Screen Grabs: An unlikely hero stands up to massive redevelopment in ‘Dead Pigs’

Plus: Thrilling sequel 'A Quiet Place 2,' a lost Black intellectual classic from 1982, and a trans romance gem.

What turned into an as-yet-unended game of Release Date Shuffle for numerous major studio releases began with A Quiet Place Part II, which had the ill luck to premiere on March 8 of last year. It was meant for a wide release 12 days later, but by then the pandemic had closed US cinemas. As the shutdown dragged on, many films wound up going straight to streaming platforms. This one held out for theatrical distribution, hopefully rescheduling its release over and over again until…well, here we are, 14 months later. Though well over half of movie houses remain closed, QP2 is still likely to be the film more people will see by going out than anything since COVID hit. 

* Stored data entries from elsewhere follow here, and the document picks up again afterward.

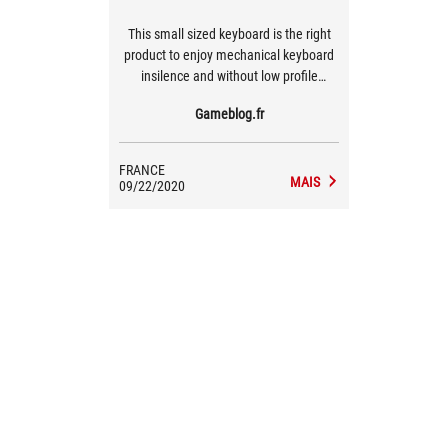
This small sized keyboard is the right
product to enjoy mechanical keyboard
insilence and without low profile
format. With a slick design, it is efficient
Gameblog.fr
and looks great with close to no
drawback.
FRANCE
MAIS
09/22/2020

The original was a very satisfying piece of genre entertainment whose great strength was the exceptionally skillful direction. That came as a surprise, because while John Krasinski is a pleasant actor who’d previously directed a couple indie movies, nothing he’d done had suggested any particular affinity for suspense. Who knew that guy from The Office would have a knack for agonizingly tense life-or-death setpieces? 

The simple but clever premise provided plenty of opportunity for those, with the director and offscreen spouse Emily Blunt playing a couple who with their three children (and another on the way) attempt to survive in a world invaded by huge, fast, murderous space creatures who are blind, but have acute hearing. When the film starts, the family has managed (unlike most of humanity, we glean) to stay alive for over a year… by being very, very quiet. A Quiet Place should have been silly, but its combination of restraint and close-mouthed terror worked like gangbusters, achieving something pretty dang scary without gore or even frequent creature sightings.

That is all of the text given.